* _Work order_: Output, word for word, the lines of this listing that fall between the line with "Anorexia: La pérdida" and the line with "necesidad de cambiar la ropa de cama.", counting both of those lines, and no others.

* _Task material_:
*** Block opens ***

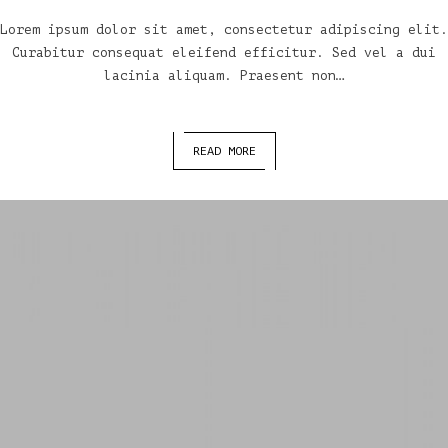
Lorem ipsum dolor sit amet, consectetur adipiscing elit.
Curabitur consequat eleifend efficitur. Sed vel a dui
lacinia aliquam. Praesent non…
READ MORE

*** Block closes ***
*** Block opens ***

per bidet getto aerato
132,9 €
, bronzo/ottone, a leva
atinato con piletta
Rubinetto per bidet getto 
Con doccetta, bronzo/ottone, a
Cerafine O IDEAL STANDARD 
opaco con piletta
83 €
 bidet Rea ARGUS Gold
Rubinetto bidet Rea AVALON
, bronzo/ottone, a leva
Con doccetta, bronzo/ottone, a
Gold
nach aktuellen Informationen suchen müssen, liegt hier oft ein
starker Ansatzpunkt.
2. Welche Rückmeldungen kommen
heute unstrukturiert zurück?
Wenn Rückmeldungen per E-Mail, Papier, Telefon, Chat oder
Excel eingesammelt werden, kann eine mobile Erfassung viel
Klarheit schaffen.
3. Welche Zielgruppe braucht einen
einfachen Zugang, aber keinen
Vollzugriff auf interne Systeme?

*** Block closes ***
*** Block opens ***

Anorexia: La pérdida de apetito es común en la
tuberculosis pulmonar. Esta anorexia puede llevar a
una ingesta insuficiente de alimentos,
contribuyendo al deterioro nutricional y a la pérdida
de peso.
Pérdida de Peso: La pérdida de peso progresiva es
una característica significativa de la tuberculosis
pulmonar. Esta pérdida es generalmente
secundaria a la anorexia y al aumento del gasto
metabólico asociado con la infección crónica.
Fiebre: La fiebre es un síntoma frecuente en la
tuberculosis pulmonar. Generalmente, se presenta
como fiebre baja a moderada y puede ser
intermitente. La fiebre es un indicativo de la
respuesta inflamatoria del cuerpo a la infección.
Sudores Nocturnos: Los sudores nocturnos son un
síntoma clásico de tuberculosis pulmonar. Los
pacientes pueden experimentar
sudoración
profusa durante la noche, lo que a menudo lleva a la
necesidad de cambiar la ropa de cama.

*** Block closes ***

* _Exercise solution_:
Anorexia: La pérdida de apetito es común en la
tuberculosis pulmonar. Esta anorexia puede llevar a
una ingesta insuficiente de alimentos,
contribuyendo al deterioro nutricional y a la pérdida
de peso.
Pérdida de Peso: La pérdida de peso progresiva es
una característica significativa de la tuberculosis
pulmonar. Esta pérdida es generalmente
secundaria a la anorexia y al aumento del gasto
metabólico asociado con la infección crónica.
Fiebre: La fiebre es un síntoma frecuente en la
tuberculosis pulmonar. Generalmente, se presenta
como fiebre baja a moderada y puede ser
intermitente. La fiebre es un indicativo de la
respuesta inflamatoria del cuerpo a la infección.
Sudores Nocturnos: Los sudores nocturnos son un
síntoma clásico de tuberculosis pulmonar. Los
pacientes pueden experimentar
sudoración
profusa durante la noche, lo que a menudo lleva a la
necesidad de cambiar la ropa de cama.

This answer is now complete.